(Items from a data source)

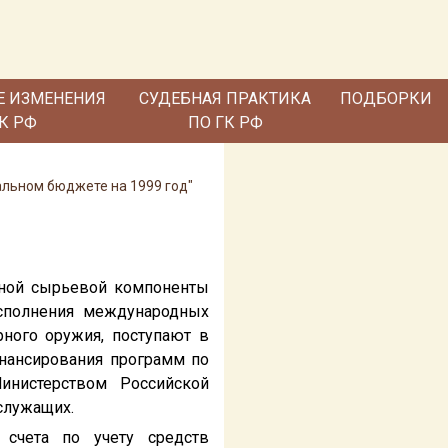
Е ИЗМЕНЕНИЯ
СУДЕБНАЯ ПРАКТИКА
ПОДБОРКИ
ГК РФ
ПО ГК РФ
еральном бюджете на 1999 год"
одной сырьевой компоненты
исполнения международных
рного оружия, поступают в
нансирования программ по
инистерством Российской
служащих.
 счета по учету средств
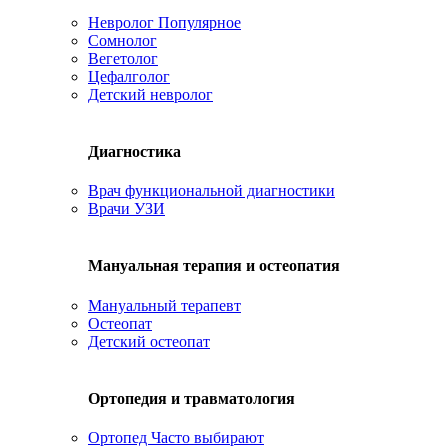
Невролог
Популярное
Сомнолог
Вегетолог
Цефалголог
Детский невролог
Диагностика
Врач функциональной диагностики
Врачи УЗИ
Мануальная терапия и остеопатия
Мануальный терапевт
Остеопат
Детский остеопат
Ортопедия и травматология
Ортопед
Часто выбирают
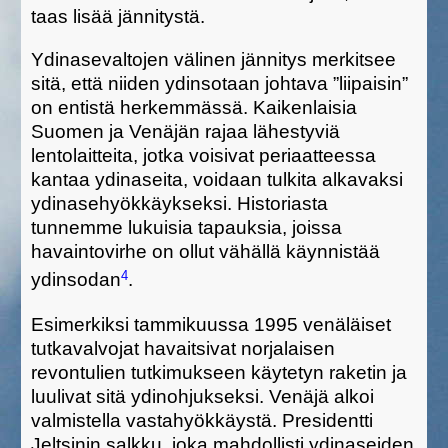
taas lisää jännitystä.
Ydinasevaltojen välinen jännitys merkitsee
sitä, että niiden ydinsotaan johtava ”liipaisin”
on entistä herkemmässä. Kaikenlaisia
Suomen ja Venäjän rajaa lähestyviä
lentolaitteita, jotka voisivat periaatteessa
kantaa ydinaseita, voidaan tulkita alkavaksi
ydinasehyökkäykseksi. Historiasta
tunnemme lukuisia tapauksia, joissa
havaintovirhe on ollut vähällä käynnistää
4
ydinsodan
.
Esimerkiksi tammikuussa 1995 venäläiset
tutkavalvojat havaitsivat norjalaisen
revontulien tutkimukseen käytetyn raketin ja
luulivat sitä ydinohjukseksi. Venäjä alkoi
valmistella vastahyökkäystä. Presidentti
Jeltsinin salkku, joka mahdollisti ydinaseiden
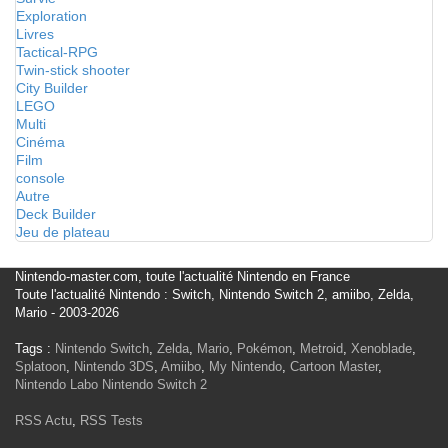
Exploration
Livres
Tactical-RPG
Twin-stick shooter
City Builder
LEGO
Multi
Cinéma
Film
console
Autre
Deck Builder
Jeu de plateau
Nintendo-master.com, toute l'actualité Nintendo en France
Toute l'actualité Nintendo : Switch, Nintendo Switch 2, amiibo, Zelda,
Mario - 2003-2026
Tags :
Nintendo Switch
,
Zelda
,
Mario
,
Pokémon
,
Metroid
,
Xenoblade
,
Splatoon
,
Nintendo 3DS
,
Amiibo
,
My Nintendo
,
Cartoon Master
,
Nintendo Labo
Nintendo Switch 2
RSS Actu
,
RSS Tests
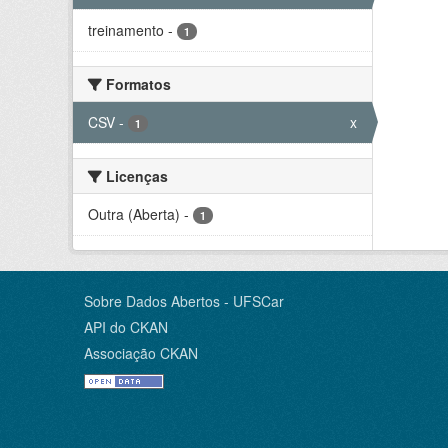
treinamento
-
1
Formatos
CSV
-
x
1
Licenças
Outra (Aberta)
-
1
Sobre Dados Abertos - UFSCar
API do CKAN
Associação CKAN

_Brief_: All the records above must be retyped exactly, except for their pictures.

_Response to the exercise_:
Е ИЗМЕНЕНИЯ
СУДЕБНАЯ ПРАКТИКА
ПОДБОРКИ
ГК РФ
ПО ГК РФ
еральном бюджете на 1999 год"
одной сырьевой компоненты
исполнения международных
рного оружия, поступают в
нансирования программ по
инистерством Российской
служащих.
 счета по учету средств
Невролог
Популярное
Сомнолог
Вегетолог
Цефалголог
Детский невролог
Диагностика
Врач функциональной диагностики
Врачи УЗИ
Мануальная терапия и остеопатия
Мануальный терапевт
Остеопат
Детский остеопат
Ортопедия и травматология
Ортопед
Часто выбирают
taas lisää jännitystä.
Ydinasevaltojen välinen jännitys merkitsee
sitä, että niiden ydinsotaan johtava ”liipaisin”
on entistä herkemmässä. Kaikenlaisia
Suomen ja Venäjän rajaa lähestyviä
lentolaitteita, jotka voisivat periaatteessa
kantaa ydinaseita, voidaan tulkita alkavaksi
ydinasehyökkäykseksi. Historiasta
tunnemme lukuisia tapauksia, joissa
havaintovirhe on ollut vähällä käynnistää
4
ydinsodan
.
Esimerkiksi tammikuussa 1995 venäläiset
tutkavalvojat havaitsivat norjalaisen
revontulien tutkimukseen käytetyn raketin ja
luulivat sitä ydinohjukseksi. Venäjä alkoi
valmistella vastahyökkäystä. Presidentti
Jeltsinin salkku, joka mahdollisti ydinaseiden
Exploration
Livres
Tactical-RPG
Twin-stick shooter
City Builder
LEGO
Multi
Cinéma
Film
console
Autre
Deck Builder
Jeu de plateau
Nintendo-master.com, toute l'actualité Nintendo en France
Toute l'actualité Nintendo : Switch, Nintendo Switch 2, amiibo, Zelda,
Mario - 2003-2026
Tags :
Nintendo Switch
,
Zelda
,
Mario
,
Pokémon
,
Metroid
,
Xenoblade
,
Splatoon
,
Nintendo 3DS
,
Amiibo
,
My Nintendo
,
Cartoon Master
,
Nintendo Labo
Nintendo Switch 2
RSS Actu
,
RSS Tests
treinamento
-
1
Formatos
CSV
-
x
1
Licenças
Outra (Aberta)
-
1
Sobre Dados Abertos - UFSCar
API do CKAN
Associação CKAN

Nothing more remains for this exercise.